I have a Dell Inspiron M5030 here which does not charge, the laptop is in full working order apart from that.

I have replaced the DC jack to no avail, I am pretty much at a loss as to where the fault could lie, there are no obvious damaged components on the board.

Any help would be appreciated.

Thanks,
Ian
 
does it say plugged in not charging in windows? if so its probably a bad ac adapter. the center pin is not working correctly and allowing the laptop to charge the battery
 
I've tried my universal adapter and its the same. No, it doesnt say plugged in, its as though there is no charger connected at all.
 
ah ok id say theres a blown fuse somewhere near the dc jack then. is the dc jack on a seperate PCB ?
 
Unfortunately not on this pcb. I would have just bought the daughterboard to save hassle otherwise.

I'd rather go the smd replacement route than replace the board, i've already placed a blob of solder over what looks like the fuse to no avail, the laptop still powers via battery.
 
I have the same problem on a 6040 PP20L - it's a bad Ram controller, and only option is a mobo replacement unfortunately...... at least for me I could get the charging lights to work if I had both Ram sticks out, it would work great (well except it wouldn't boot with no ram) but as soon as any ram was installed, BAM doa!
 
I'd rather go the smd replacement route than replace the board, i've already placed a blob of solder over what looks like the fuse to no avail, the laptop still powers via battery.
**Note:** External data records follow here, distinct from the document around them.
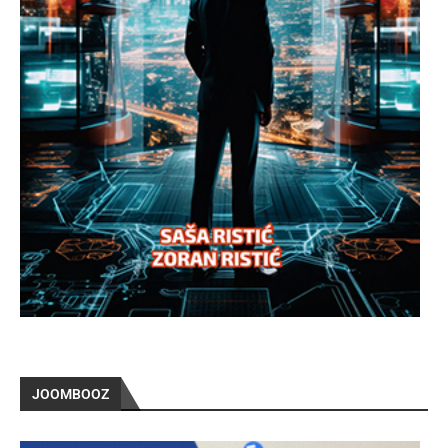
JOOMBOOZ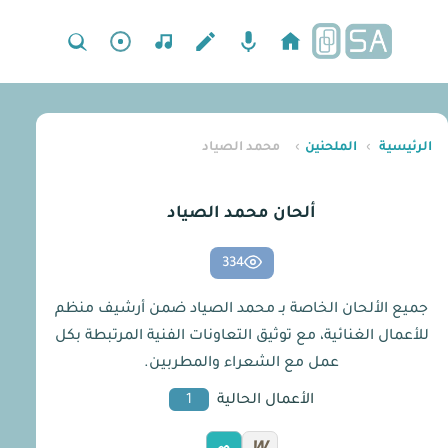
الرئيسية
›
الملحنين
›
محمد الصياد
ألحان محمد الصياد
334
جميع الألحان الخاصة بـ محمد الصياد ضمن أرشيف منظم
للأعمال الغنائية، مع توثيق التعاونات الفنية المرتبطة بكل
عمل مع الشعراء والمطربين.
الأعمال الحالية
1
Placing a blob of solder on a component in which you "think" is the fuse is usually not a good idea. You should be using a multimeter to test. Is the DC jack getting power.. is the board getting power, etc.

Jumping components at-will usually has ill consequences.
 
I do have a multimeter but find it a load of tosh tbh, I have found an apparant faulty mosfet in the past, replaced it only to find it not to fix the problem.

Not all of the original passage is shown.